One of my residents in my hall just found my positive pregnancy test from last year I hid behind the fridge, I'm just going to tell them it was for a science project.
doctor said mango vodka does not count as my daily servings of fruit. damn.
were you wearing a green and blue thong last night?
yes! wait why?
because i found it in my pocket this morning...
I dk what to do with this kid he is like legitimately interested in my life.
Just threw up in the waiting room. I can't believe I have to switch dermatologists again.
Dude, this is like the 4th time today I've had to use cruise control for a 25mph zone. This hangover is never fucking gonna end.
All three of them were helicoptering their dicks to persuade me to take my thong off
Honest opinion...too aggressive to bring the funnel out to the bar? Also just so you know im at the bar. with the funnel.

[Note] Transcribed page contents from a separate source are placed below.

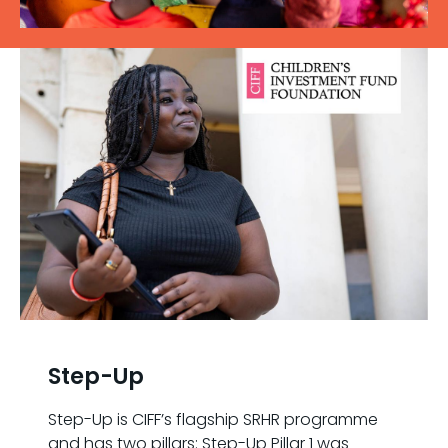
Step-Up
Step-Up is CIFF’s flagship SRHR programme
and has two pillars: Step-Up Pillar 1 was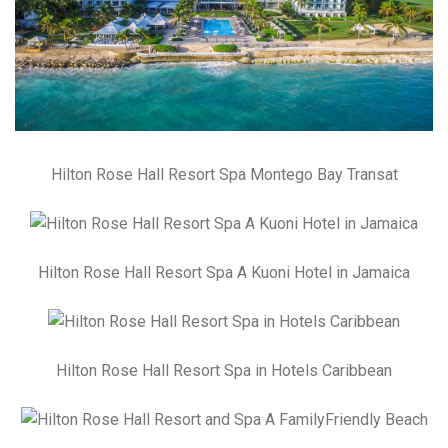
Hilton Rose Hall Resort Spa Montego Bay Transat
Hilton Rose Hall Resort Spa A Kuoni Hotel in Jamaica
Hilton Rose Hall Resort Spa in Hotels Caribbean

Got a handy at the foam party. Took girl home. Banged her. Thanked her for foam handy. "what handy?"
I just crashed on my couch and have no intention of ever getting up again
I will be over with a bedpan and beer
Had a guy offer me a shot. But he wimped out when I asked for tequila and instead ordered gummi bear shots. I don't think he has balls. I didn't stick around to find out.
I think your high point was when the quesadilla was in your mouth and you were screaming "I can't chew!" and the Taco Bell guy just kinda stared at you like he wanted to strangle.
I seriously need to grocery shop. I have a slice of cheese, and alcohol.
You kept insisting you found queso that's better than oral sex
I am still worried she'll have a seizure durring. What would I do? Try to ride it out and finish, or pull out and assist?